→ Records for this task:
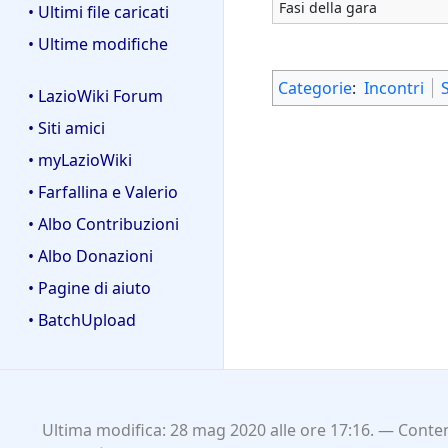
Fasi della gara
• Ultimi file caricati
• Ultime modifiche
Categorie
:
Incontri
• LazioWiki Forum
• Siti amici
• myLazioWiki
• Farfallina e Valerio
• Albo Contribuzioni
• Albo Donazioni
• Pagine di aiuto
• BatchUpload
Ultima modifica: 28 mag 2020 alle ore 17:16.
Conten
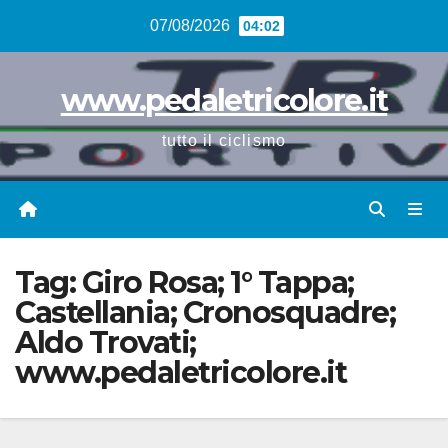
Vai
07/08/2026
04:02
al
contenuto
www.pedaletricolore.it
tutto il ciclismo
Tag:
Giro Rosa; 1° Tappa;
Castellania; Cronosquadre;
Aldo Trovati;
www.pedaletricolore.it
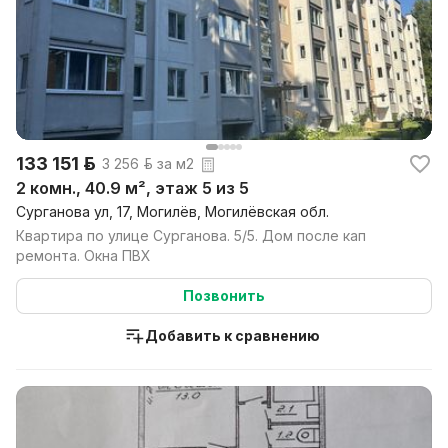
133 151 р.
3 256 р. за м2
2 комн., 40.9 м², этаж 5 из 5
Сурганова ул, 17, Могилёв, Могилёвская обл.
Квартира по улице Сурганова. 5/5. Дом после кап
ремонта. Окна ПВХ
Позвонить
Добавить к сравнению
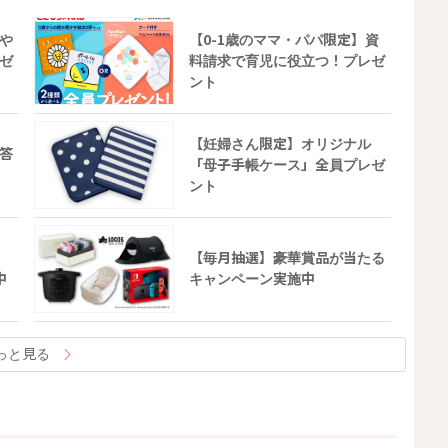
や
【0-1歳のママ・パパ限定】資
ゼ
料請求で育児に役立つ！プレゼ
ント
【妊婦さん限定】オリジナル
答
「母子手帳ケース」全員プレゼ
ント
【毎月抽選】豪華賞品が当たる
中
キャンペーン実施中
っと見る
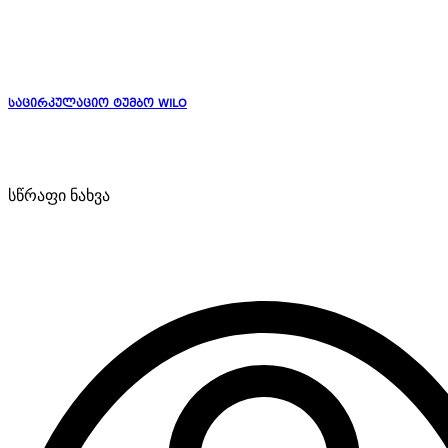
საცირკულაციო ტუმბო WILO
სწრაფი ნახვა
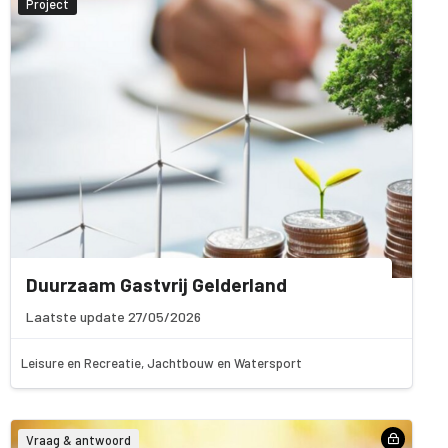
Project
Duurzaam Gastvrij Gelderland
Laatste update 27/05/2026
Leisure en Recreatie, Jachtbouw en Watersport
Vraag & antwoord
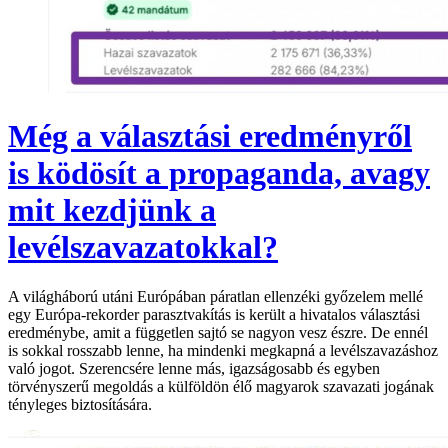
Még a választási eredményről
is ködösít a propaganda, avagy
mit kezdjünk a
levélszavazatokkal?
A világháború utáni Európában páratlan ellenzéki győzelem mellé
egy Európa-rekorder parasztvakítás is került a hivatalos választási
eredménybe, amit a független sajtó se nagyon vesz észre. De ennél
is sokkal rosszabb lenne, ha mindenki megkapná a levélszavazáshoz
való jogot. Szerencsére lenne más, igazságosabb és egyben
törvényszerű megoldás a külföldön élő magyarok szavazati jogának
tényleges biztosítására.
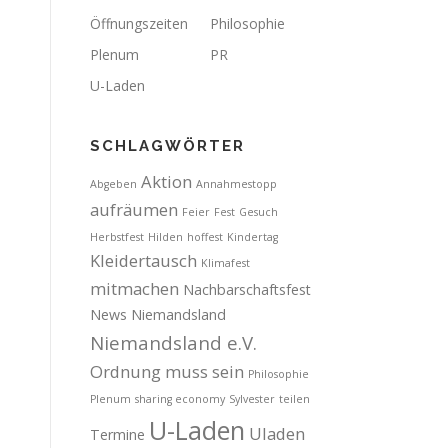
Öffnungszeiten
Philosophie
Plenum
PR
U-Laden
SCHLAGWÖRTER
Aktion
Abgeben
Annahmestopp
aufräumen
Feier
Fest
Gesuch
Herbstfest
Hilden
hoffest
Kindertag
Kleidertausch
Klimafest
mitmachen
Nachbarschaftsfest
News
Niemandsland
Niemandsland e.V.
Ordnung muss sein
Philosophie
Plenum
sharing economy
Sylvester
teilen
U-Laden
Uladen
Termine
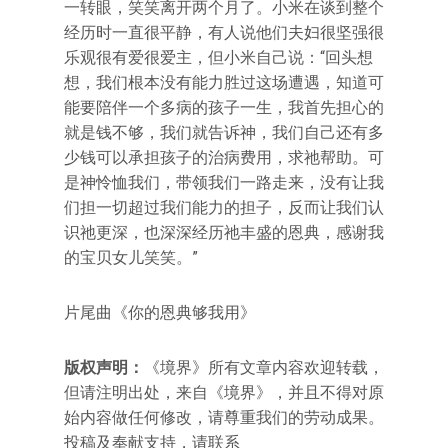
一转眼，笑笑离开两个月了。小米在谈到整个
经历时一直很平静，有人说他们夫妇很坚强很
乐观很有爱很爱主，但小米自己说：“回头想
想，我们根本没有能力胜过这场遭遇，知道可
能要陪伴一个多病的孩子一生，我首先担心的
就是钱不够，我们就告诉神，我们自己还有多
少钱可以承担孩子的治病费用，求祂帮助。可
是神怜恤我们，带领我们一路走来，没有让我
们担一切超过我们能力的担子，反而让我们认
识祂更深，也深深经历祂丰盛的恩典，感谢我
的宝贝女儿笑笑。”
片尾曲《你的恩典够我用》
版权声明：
《境界》所有文章内容欢迎转载，
但请注明出处，来自《境界》，并且不得对原
始内容做任何修改，请尊重我们的劳动成果。
投稿及奉献支持，请联系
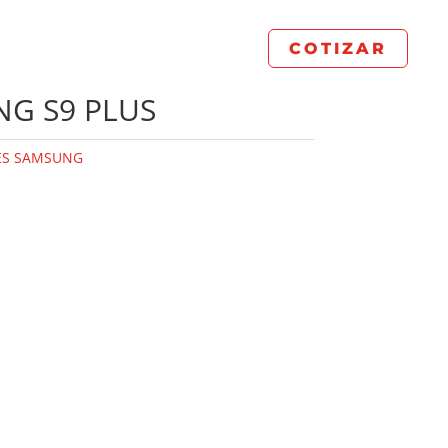
COTIZAR
NG S9 PLUS
ES SAMSUNG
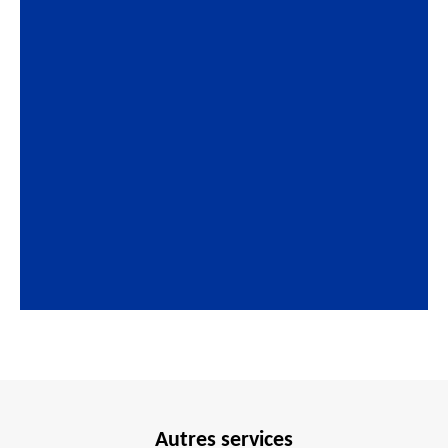
Autres services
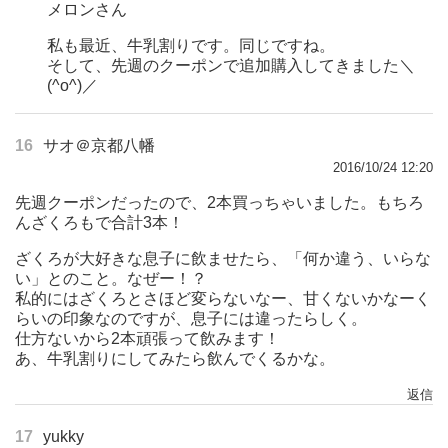
メロンさん
私も最近、牛乳割りです。同じですね。
そして、先週のクーポンで追加購入してきました＼
(^o^)／
16
サオ＠京都八幡
2016/10/24 12:20
先週クーポンだったので、2本買っちゃいました。もちろ
んざくろもで合計3本！
ざくろが大好きな息子に飲ませたら、「何か違う、いらな
い」とのこと。なぜー！？
私的にはざくろとさほど変らないなー、甘くないかなーく
らいの印象なのですが、息子には違ったらしく。
仕方ないから2本頑張って飲みます！
あ、牛乳割りにしてみたら飲んでくるかな。
返信
17
yukky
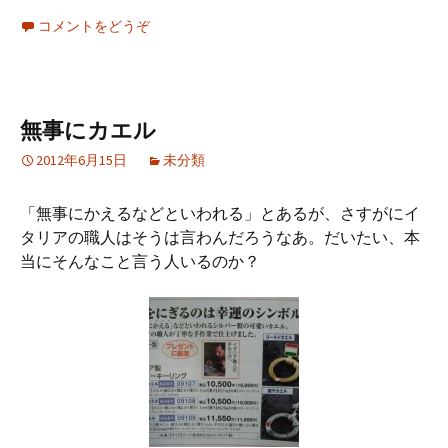
コメントをどうぞ
無事にカエル
2012年6月15日
未分類
「無事にかえるなどといわれる」とあるが、さすがにイ
タリアの職人はそうは言わんだろうなあ。だいたい、本
当にそんなこと言う人いるのか？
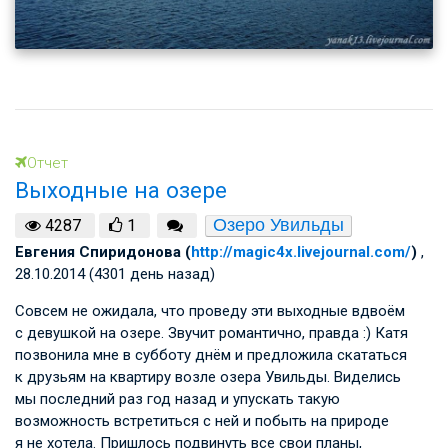
Отчет
Выходные на озере
Озеро Увильды
4287
1
Евгения Спиридонова (
http://magic4x.livejournal.com/
)
,
28.10.2014 (4301 день назад)
Совсем не ожидала, что проведу эти выходные вдвоём
с девушкой на озере. Звучит романтично, правда :) Катя
позвонила мне в субботу днём и предложила скататься
к друзьям на квартиру возле озера Увильды. Виделись
мы последний раз год назад и упускать такую
возможность встретиться с ней и побыть на природе
я не хотела. Пришлось подвинуть все свои планы,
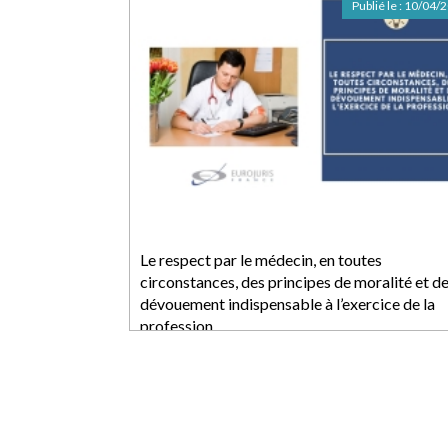
Publié le :
10/04/
Le respect par le médecin, en toutes
circonstances, des principes de moralité et d
dévouement indispensable à l’exercice de la
profession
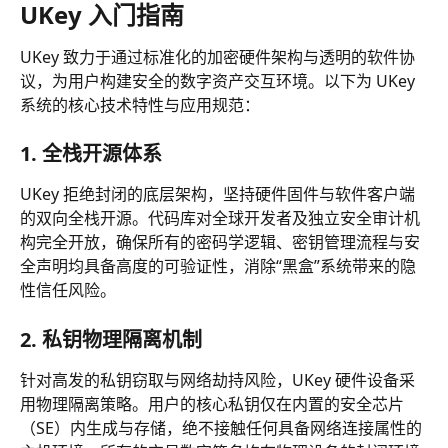
UKey 入门指南
UKey 致力于通过标准化的加密硬件架构与透明的软件协
议，为用户构建安全的数字资产交互环境。以下为 UKey 
系统的核心技术特性与应用规范：
1. 全栈开源体系
UKey 拒绝封闭的底层架构，坚持硬件固件与软件客户端
的双向全栈开源。代码库对全球开发者及独立安全审计机
构完全开放，确保所有的密码学逻辑、密钥管理流程与安
全声明均具备高度的可验证性，消除“黑盒”系统带来的隐
性信任风险。
2. 私钥物理隔离机制
针对高发的私钥窃取与网络劫持风险，UKey 硬件设备采
用物理隔离策略。用户的核心私钥仅在内置的安全芯片
（SE）内生成与存储，绝不接触任何具备网络连接属性的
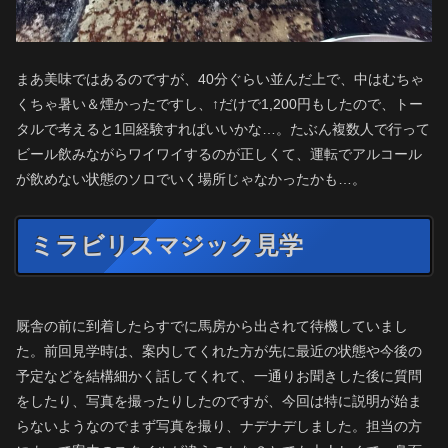
まあ美味ではあるのですが、40分ぐらい並んだ上で、中はむちゃ
くちゃ暑い＆煙かったですし、↑だけで1,200円もしたので、トー
タルで考えると1回経験すればいいかな…。たぶん複数人で行って
ビール飲みながらワイワイするのが正しくて、運転でアルコール
が飲めない状態のソロでいく場所じゃなかったかも…。
ミラビリスマジック見学
厩舎の前に到着したらすでに馬房から出されて待機していまし
た。前回見学時は、案内してくれた方が先に最近の状態や今後の
予定などを結構細かく話してくれて、一通りお聞きした後に質問
をしたり、写真を撮ったりしたのですが、今回は特に説明が始ま
らないようなのでまず写真を撮り、ナデナデしました。担当の方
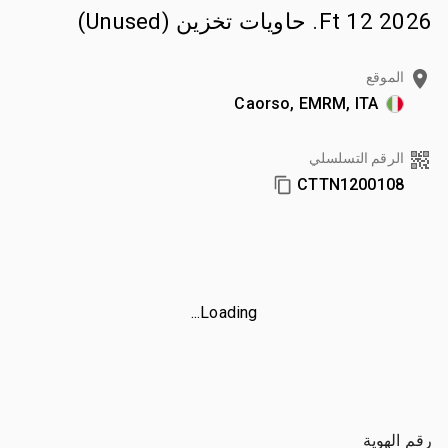
2026 12 Ft. حاويات تخزين (Unused)
الموقع
Caorso, EMRM, ITA
الرقم التسلسلي
CTTN1200108
Loading...
رقم الهوية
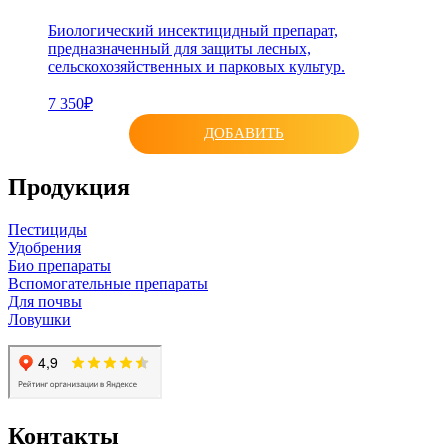
Биологический инсектицидный препарат,
предназначенный для защиты лесных,
сельскохозяйственных и парковых культур.
7 350₽
ДОБАВИТЬ
Продукция
Пестициды
Удобрения
Био препараты
Вспомогательные препараты
Для почвы
Ловушки
Контакты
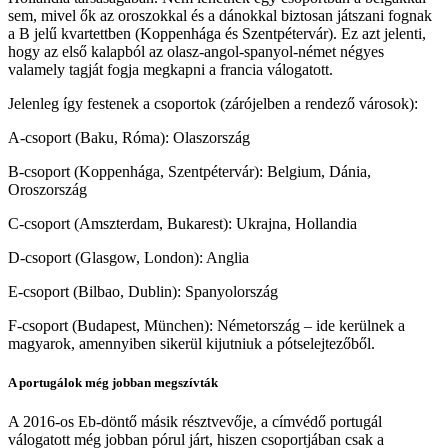
sem, mivel ők az oroszokkal és a dánokkal biztosan játszani fognak
a B jelű kvartettben (Koppenhága és Szentpétervár). Ez azt jelenti,
hogy az első kalapból az olasz-angol-spanyol-német négyes
valamely tagját fogja megkapni a francia válogatott.
Jelenleg így festenek a csoportok (zárójelben a rendező városok):
A-csoport (Baku, Róma): Olaszország
B-csoport (Koppenhága, Szentpétervár): Belgium, Dánia,
Oroszország
C-csoport (Amszterdam, Bukarest): Ukrajna, Hollandia
D-csoport (Glasgow, London): Anglia
E-csoport (Bilbao, Dublin): Spanyolország
F-csoport (Budapest, München): Németország – ide kerülnek a
magyarok, amennyiben sikerül kijutniuk a pótselejtezőből.
A portugálok még jobban megszívták
A 2016-os Eb-döntő másik résztvevője, a címvédő portugál
válogatott még jobban pórul járt, hiszen csoportjában csak a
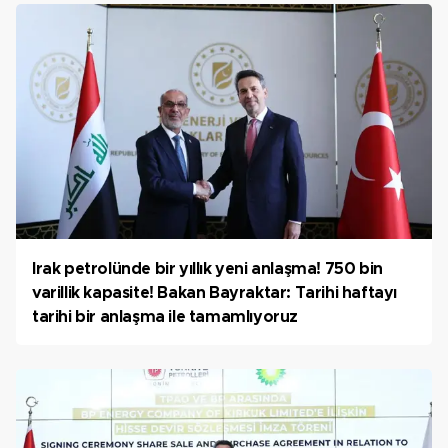
Irak petrolünde bir yıllık yeni anlaşma! 750 bin
varillik kapasite! Bakan Bayraktar: Tarihi haftayı
tarihi bir anlaşma ile tamamlıyoruz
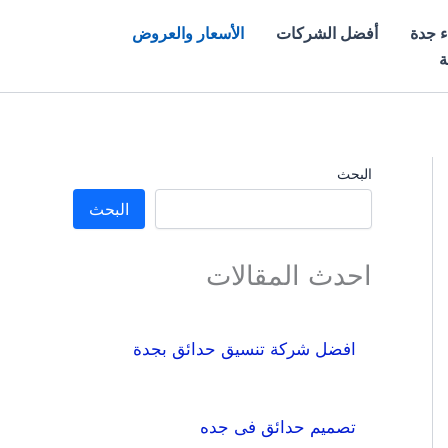
ء جدة
أفضل الشركات
الأسعار والعروض
ة
البحث
البحث
احدث المقالات
افضل شركة تنسيق حدائق بجدة
تصميم حدائق فى جده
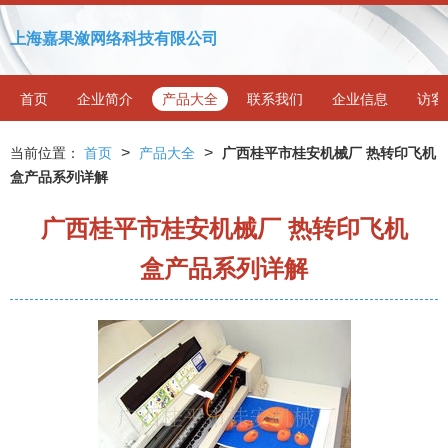
上海嘉果潋网络科技有限公司
首页
企业简介
产品大全
联系我们
企业信息
访客
>
>
当前位置：
首页
产品大全
广西桂平市桂安机械厂 热转印飞机
盒产品系列详解
广西桂平市桂安机械厂 热转印飞机
盒产品系列详解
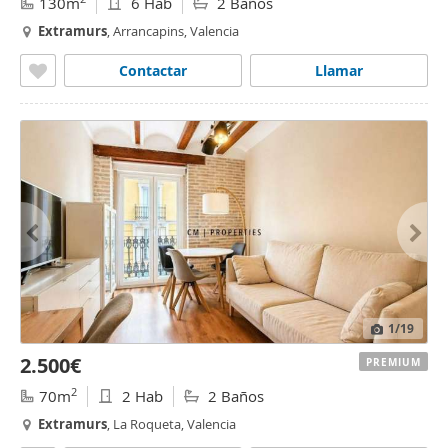
130m
6 Hab
2 Baños
Extramurs
, Arrancapins, Valencia
Contactar
Llamar
1
/19
2.500€
PREMIUM
2
70m
2 Hab
2 Baños
Extramurs
, La Roqueta, Valencia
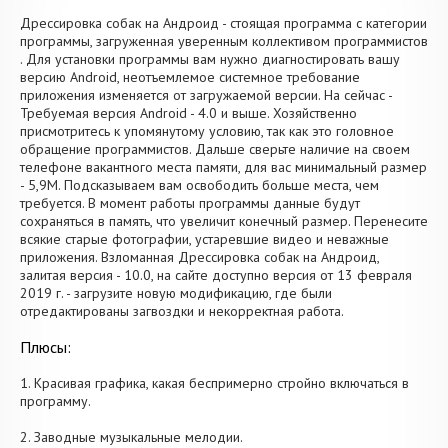
Дрессировка собак на Андроид - стоящая программа с категории
программы, загруженная уверенным коллективом программистов
. Для установки программы вам нужно диагностировать вашу
версию Android, неотъемлемое системное требование
приложения изменяется от загружаемой версии. На сейчас -
Требуемая версия Android - 4.0 и выше. Хозяйственно
присмотритесь к упомянутому условию, так как это головное
обращение программистов. Дальше сверьте наличие на своем
телефоне вакантного места памяти, для вас минимальный размер
- 5,9M. Подсказываем вам освободить больше места, чем
требуется. В момент работы программы данные будут
сохраняться в память, что увеличит конечный размер. Перенесите
всякие старые фотографии, устаревшие видео и неважные
приложения. Взломанная Дрессировка собак на Андроид,
залитая версия - 10.0, на сайте доступно версия от 13 февраля
2019 г. - загрузите новую модификацию, где были
отредактированы загвоздки и некорректная работа.
Плюсы:
1. Красивая графика, какая беспримерно стройно включаться в
программу.
2. Заводные музыкальные мелодии.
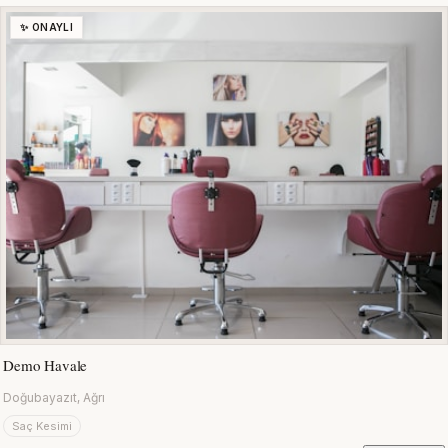
✨ ONAYLI
Demo Havale
Doğubayazıt, Ağrı
Saç Kesimi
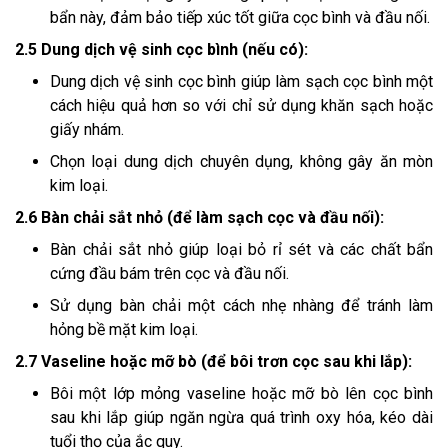
bẩn này, đảm bảo tiếp xúc tốt giữa cọc bình và đầu nối.
2.5 Dung dịch vệ sinh cọc bình (nếu có):
Dung dịch vệ sinh cọc bình giúp làm sạch cọc bình một
cách hiệu quả hơn so với chỉ sử dụng khăn sạch hoặc
giấy nhám.
Chọn loại dung dịch chuyên dụng, không gây ăn mòn
kim loại.
2.6 Bàn chải sắt nhỏ (để làm sạch cọc và đầu nối):
Bàn chải sắt nhỏ giúp loại bỏ rỉ sét và các chất bẩn
cứng đầu bám trên cọc và đầu nối.
Sử dụng bàn chải một cách nhẹ nhàng để tránh làm
hỏng bề mặt kim loại.
2.7 Vaseline hoặc mỡ bò (để bôi trơn cọc sau khi lắp):
Bôi một lớp mỏng vaseline hoặc mỡ bò lên cọc bình
sau khi lắp giúp ngăn ngừa quá trình oxy hóa, kéo dài
tuổi thọ của ắc quy.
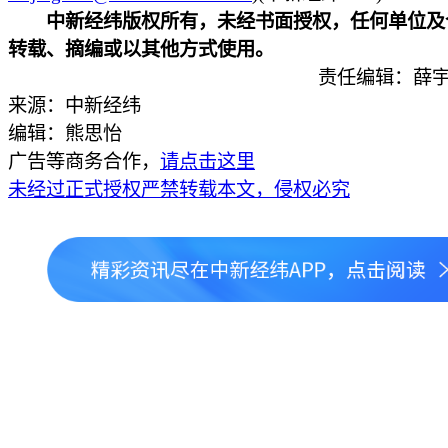
中新经纬版权所有，未经书面授权，任何单位及
转载、摘编或以其他方式使用。
责任编辑：薛宇
来源：中新经纬
编辑：熊思怡
广告等商务合作，
请点击这里
未经过正式授权严禁转载本文，侵权必究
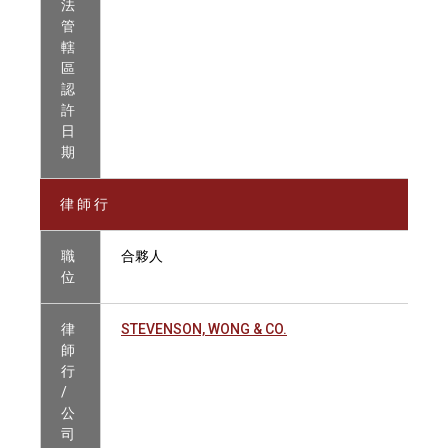
法
管
轄
區
認
許
日
期
律 師 行
職
合夥人
位
律
STEVENSON, WONG & CO.
師
行
/
公
司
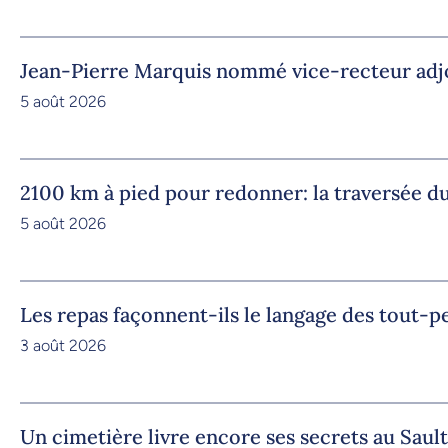
Jean-Pierre Marquis nommé vice-recteur adjoi
5 août 2026
2100 km à pied pour redonner: la traversée
5 août 2026
Les repas façonnent-ils le langage des tout-pe
3 août 2026
Un cimetière livre encore ses secrets au Saul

→ Your goal: Search the entries for the word "программистов", then copy every line in which it is found.

→ Final answer:
программы, загруженная уверенным коллективом программистов
обращение программистов. Дальше сверьте наличие на своем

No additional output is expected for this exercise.